───── GIVEN RECORDS ─────

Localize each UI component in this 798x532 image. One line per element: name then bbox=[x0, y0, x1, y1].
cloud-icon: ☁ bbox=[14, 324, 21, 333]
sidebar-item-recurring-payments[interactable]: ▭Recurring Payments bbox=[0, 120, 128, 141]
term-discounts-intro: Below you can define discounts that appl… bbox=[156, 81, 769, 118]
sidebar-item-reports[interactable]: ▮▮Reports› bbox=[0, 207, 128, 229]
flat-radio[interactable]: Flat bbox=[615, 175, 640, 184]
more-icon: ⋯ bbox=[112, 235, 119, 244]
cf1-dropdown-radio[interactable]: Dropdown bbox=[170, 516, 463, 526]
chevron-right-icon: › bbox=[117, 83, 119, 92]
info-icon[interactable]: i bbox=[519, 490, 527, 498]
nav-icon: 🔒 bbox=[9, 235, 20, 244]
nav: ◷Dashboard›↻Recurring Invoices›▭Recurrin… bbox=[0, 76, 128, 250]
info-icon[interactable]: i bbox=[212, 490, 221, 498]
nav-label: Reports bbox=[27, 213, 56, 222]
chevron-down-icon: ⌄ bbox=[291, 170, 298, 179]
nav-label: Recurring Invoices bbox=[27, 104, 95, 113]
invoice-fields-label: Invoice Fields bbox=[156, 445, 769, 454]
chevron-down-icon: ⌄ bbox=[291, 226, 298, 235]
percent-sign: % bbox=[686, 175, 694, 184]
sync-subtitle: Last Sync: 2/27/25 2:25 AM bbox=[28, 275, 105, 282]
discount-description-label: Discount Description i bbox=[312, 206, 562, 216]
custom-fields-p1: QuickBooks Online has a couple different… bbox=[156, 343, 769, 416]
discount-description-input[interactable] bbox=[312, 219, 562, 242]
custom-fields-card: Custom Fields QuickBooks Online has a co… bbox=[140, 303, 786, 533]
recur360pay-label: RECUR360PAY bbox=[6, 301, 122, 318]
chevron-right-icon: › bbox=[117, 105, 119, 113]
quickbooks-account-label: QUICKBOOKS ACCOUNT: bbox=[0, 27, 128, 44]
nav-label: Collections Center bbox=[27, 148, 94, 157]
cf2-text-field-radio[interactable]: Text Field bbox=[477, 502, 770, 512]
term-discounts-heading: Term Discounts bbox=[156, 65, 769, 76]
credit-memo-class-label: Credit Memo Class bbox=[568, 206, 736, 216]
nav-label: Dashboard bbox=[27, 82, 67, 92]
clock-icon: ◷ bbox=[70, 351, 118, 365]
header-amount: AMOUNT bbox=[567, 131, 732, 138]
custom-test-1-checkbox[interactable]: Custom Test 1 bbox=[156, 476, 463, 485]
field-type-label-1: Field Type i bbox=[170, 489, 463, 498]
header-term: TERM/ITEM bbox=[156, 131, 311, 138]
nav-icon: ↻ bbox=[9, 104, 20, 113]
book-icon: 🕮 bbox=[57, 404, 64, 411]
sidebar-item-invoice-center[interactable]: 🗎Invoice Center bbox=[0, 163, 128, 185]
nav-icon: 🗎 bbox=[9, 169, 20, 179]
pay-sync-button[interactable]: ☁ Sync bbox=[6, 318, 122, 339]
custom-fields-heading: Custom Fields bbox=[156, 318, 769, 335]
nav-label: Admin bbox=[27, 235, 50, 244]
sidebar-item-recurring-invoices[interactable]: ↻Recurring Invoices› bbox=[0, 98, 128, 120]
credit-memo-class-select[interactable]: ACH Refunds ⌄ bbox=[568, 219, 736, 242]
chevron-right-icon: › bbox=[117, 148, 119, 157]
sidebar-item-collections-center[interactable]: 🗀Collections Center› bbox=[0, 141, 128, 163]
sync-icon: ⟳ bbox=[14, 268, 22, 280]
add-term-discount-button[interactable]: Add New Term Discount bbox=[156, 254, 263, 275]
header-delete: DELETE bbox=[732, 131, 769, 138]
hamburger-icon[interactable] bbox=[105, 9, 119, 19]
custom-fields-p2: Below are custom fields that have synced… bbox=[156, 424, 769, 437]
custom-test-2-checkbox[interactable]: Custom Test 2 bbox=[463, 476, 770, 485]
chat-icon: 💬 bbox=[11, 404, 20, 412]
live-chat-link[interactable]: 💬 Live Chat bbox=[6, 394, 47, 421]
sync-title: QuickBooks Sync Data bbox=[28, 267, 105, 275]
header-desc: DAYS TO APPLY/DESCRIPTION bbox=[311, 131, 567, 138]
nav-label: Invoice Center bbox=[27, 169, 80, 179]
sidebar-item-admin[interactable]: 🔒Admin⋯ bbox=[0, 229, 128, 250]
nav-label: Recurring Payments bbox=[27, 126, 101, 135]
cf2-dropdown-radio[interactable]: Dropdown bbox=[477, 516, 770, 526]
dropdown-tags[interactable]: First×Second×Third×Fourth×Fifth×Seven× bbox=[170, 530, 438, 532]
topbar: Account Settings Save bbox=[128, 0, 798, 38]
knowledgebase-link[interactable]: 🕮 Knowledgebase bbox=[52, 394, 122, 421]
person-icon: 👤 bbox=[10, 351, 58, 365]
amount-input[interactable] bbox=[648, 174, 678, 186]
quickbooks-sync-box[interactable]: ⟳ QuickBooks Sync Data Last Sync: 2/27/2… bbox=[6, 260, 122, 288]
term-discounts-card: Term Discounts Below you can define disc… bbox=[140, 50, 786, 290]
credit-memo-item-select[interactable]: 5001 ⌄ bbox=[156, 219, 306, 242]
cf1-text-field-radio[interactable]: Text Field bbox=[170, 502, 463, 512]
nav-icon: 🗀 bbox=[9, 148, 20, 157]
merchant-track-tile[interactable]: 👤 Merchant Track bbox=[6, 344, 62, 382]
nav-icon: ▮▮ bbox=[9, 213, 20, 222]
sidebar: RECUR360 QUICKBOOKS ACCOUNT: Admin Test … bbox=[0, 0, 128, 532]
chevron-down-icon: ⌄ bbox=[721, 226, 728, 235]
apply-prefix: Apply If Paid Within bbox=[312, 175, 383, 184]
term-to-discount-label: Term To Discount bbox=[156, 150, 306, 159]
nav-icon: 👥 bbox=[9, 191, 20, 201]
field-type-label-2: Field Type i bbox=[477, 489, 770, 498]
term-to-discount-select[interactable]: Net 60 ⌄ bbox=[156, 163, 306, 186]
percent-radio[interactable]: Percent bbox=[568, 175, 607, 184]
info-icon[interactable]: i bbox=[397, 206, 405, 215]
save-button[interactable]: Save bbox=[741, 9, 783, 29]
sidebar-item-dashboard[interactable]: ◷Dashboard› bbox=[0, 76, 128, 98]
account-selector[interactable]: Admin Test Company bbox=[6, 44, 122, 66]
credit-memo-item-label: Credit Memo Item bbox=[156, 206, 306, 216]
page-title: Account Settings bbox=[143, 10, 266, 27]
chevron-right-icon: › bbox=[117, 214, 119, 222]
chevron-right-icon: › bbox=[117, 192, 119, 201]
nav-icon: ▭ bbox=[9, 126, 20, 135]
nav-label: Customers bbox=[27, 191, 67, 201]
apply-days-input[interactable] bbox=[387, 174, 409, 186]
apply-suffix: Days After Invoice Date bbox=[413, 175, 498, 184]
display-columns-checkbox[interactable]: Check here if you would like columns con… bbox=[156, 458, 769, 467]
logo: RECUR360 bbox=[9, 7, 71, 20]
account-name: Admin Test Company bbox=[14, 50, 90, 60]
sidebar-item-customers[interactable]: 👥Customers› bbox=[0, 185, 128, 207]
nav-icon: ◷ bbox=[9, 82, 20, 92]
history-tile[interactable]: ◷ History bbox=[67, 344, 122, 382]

─────
───── GIVEN RECORDS ─────

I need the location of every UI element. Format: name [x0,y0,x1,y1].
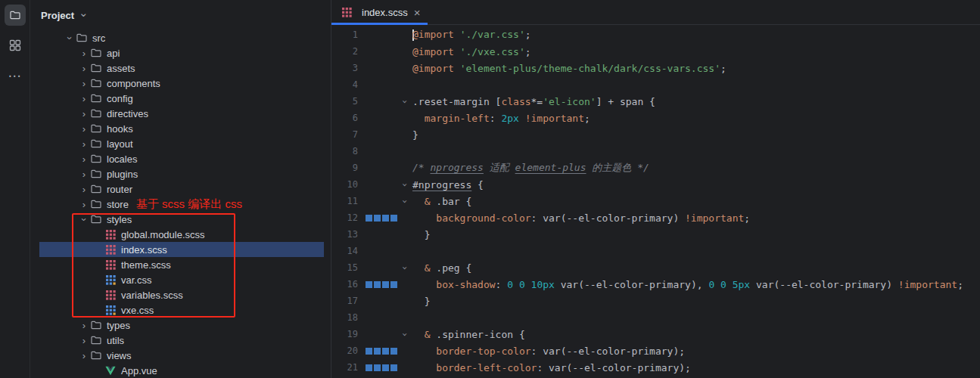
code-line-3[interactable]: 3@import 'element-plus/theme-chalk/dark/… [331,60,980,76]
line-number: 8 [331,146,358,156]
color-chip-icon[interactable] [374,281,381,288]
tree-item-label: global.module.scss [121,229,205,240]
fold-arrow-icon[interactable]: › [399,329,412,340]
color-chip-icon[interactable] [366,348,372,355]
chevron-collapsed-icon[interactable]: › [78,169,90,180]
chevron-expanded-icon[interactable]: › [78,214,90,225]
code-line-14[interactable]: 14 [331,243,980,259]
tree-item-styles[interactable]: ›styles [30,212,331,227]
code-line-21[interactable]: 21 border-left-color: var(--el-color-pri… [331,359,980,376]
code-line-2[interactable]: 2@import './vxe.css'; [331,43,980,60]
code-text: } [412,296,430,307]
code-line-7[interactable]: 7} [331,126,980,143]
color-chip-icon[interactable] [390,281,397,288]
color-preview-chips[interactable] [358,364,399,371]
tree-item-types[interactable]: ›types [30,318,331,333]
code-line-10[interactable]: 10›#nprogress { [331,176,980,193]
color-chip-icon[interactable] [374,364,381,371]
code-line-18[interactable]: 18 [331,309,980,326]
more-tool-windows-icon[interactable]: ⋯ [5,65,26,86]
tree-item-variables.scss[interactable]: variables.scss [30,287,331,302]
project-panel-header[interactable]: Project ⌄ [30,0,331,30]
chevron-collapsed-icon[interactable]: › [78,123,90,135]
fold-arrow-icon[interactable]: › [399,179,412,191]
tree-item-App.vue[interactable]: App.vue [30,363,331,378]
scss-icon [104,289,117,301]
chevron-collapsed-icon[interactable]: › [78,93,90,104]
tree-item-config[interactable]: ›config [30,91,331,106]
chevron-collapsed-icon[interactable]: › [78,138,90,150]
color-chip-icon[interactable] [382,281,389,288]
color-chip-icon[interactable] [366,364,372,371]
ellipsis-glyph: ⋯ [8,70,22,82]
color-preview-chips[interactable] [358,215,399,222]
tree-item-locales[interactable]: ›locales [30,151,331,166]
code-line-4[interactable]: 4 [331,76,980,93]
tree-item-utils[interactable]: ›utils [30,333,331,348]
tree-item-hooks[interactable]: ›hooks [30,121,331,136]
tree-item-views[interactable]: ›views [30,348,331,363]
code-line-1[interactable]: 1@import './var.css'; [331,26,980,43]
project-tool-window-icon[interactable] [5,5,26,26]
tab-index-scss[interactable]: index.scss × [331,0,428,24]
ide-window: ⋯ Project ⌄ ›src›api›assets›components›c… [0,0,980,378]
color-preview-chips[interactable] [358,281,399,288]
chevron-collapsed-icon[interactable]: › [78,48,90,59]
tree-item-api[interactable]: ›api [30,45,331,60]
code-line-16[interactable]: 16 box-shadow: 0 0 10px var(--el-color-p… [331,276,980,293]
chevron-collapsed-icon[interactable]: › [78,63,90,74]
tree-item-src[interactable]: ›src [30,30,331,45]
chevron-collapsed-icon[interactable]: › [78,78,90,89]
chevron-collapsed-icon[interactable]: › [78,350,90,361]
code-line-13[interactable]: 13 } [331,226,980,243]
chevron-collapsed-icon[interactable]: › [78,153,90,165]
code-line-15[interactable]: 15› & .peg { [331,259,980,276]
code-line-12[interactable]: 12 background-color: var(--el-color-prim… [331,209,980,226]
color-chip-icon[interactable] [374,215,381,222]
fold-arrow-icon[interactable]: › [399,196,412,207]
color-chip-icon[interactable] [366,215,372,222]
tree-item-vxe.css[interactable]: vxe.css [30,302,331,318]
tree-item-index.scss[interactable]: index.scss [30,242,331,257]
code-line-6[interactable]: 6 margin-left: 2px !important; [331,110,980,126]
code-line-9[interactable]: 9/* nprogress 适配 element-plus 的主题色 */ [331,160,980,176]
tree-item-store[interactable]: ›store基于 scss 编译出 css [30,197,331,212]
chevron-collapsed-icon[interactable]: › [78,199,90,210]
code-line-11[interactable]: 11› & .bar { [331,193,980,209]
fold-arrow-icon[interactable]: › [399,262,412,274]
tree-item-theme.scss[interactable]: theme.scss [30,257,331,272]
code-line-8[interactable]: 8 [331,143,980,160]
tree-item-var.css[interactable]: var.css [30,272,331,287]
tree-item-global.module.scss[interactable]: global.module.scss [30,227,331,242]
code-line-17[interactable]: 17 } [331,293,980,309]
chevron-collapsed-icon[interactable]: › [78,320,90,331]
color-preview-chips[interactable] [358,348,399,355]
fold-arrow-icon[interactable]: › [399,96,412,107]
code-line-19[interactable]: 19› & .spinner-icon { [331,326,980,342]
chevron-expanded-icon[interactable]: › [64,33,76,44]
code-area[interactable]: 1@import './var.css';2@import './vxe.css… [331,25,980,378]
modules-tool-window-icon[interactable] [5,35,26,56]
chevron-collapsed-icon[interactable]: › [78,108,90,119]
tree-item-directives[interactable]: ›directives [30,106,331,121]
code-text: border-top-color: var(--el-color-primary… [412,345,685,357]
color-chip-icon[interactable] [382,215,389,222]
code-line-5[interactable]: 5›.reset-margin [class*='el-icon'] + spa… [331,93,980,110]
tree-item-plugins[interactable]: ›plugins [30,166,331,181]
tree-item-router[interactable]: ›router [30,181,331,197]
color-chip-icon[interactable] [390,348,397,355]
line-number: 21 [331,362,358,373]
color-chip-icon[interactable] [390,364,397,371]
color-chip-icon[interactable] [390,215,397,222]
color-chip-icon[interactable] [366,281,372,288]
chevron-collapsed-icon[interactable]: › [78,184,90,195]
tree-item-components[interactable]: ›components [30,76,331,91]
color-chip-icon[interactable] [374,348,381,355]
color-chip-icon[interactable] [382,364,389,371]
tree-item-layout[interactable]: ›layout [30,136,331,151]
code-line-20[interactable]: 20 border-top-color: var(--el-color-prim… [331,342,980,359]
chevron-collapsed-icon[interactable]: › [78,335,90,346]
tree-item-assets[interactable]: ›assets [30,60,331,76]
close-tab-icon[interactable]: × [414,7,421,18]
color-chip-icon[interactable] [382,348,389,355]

─────
───── GIVEN RECORDS ─────

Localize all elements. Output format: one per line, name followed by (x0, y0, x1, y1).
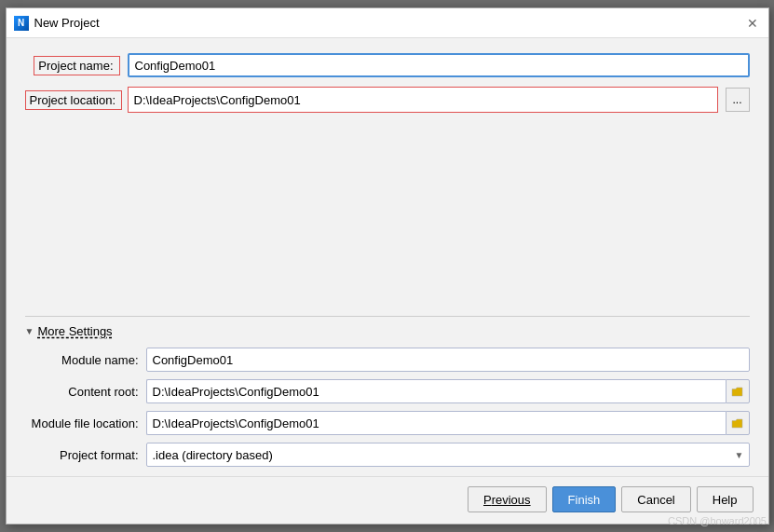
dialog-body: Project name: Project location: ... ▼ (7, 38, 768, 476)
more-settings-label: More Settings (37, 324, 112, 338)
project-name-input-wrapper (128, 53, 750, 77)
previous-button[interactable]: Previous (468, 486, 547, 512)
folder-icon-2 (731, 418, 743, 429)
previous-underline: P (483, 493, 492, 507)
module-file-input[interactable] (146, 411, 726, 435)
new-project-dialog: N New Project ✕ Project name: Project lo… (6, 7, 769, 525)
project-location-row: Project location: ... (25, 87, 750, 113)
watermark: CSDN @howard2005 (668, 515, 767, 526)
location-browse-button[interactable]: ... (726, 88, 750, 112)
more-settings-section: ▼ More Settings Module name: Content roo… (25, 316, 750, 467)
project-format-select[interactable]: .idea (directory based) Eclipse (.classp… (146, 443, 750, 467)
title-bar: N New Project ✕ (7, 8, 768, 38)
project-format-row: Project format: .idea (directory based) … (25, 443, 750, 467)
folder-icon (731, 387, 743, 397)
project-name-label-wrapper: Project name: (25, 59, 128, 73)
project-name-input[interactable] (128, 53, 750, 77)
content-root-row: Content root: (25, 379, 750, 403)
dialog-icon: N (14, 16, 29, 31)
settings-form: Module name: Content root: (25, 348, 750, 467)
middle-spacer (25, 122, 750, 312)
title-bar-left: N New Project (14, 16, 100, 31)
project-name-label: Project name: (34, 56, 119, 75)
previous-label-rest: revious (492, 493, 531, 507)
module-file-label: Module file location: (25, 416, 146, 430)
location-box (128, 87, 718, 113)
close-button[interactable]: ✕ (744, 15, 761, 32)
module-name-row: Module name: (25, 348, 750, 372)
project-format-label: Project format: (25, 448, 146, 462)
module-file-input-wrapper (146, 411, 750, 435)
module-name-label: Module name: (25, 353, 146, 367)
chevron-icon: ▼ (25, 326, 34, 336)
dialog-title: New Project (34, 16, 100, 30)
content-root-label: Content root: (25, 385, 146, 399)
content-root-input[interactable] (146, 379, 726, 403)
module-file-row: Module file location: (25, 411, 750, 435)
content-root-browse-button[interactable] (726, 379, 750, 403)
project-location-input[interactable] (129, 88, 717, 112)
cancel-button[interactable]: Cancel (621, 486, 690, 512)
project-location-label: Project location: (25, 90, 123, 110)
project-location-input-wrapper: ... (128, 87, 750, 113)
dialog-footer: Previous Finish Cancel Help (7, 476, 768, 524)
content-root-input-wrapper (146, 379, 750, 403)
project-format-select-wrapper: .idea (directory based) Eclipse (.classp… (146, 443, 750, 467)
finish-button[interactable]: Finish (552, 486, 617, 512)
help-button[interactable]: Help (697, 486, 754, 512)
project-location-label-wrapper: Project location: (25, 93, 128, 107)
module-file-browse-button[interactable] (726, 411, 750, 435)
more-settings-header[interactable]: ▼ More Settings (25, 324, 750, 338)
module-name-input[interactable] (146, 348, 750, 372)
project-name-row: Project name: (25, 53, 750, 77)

─────

WHAT IS REQUIRED
Copy out each line from the listing that contains the string "expanded".

COMPLETED TASK
chevron-expanded-icon[interactable]: › [78,214,90,225]
chevron-expanded-icon[interactable]: › [64,33,76,44]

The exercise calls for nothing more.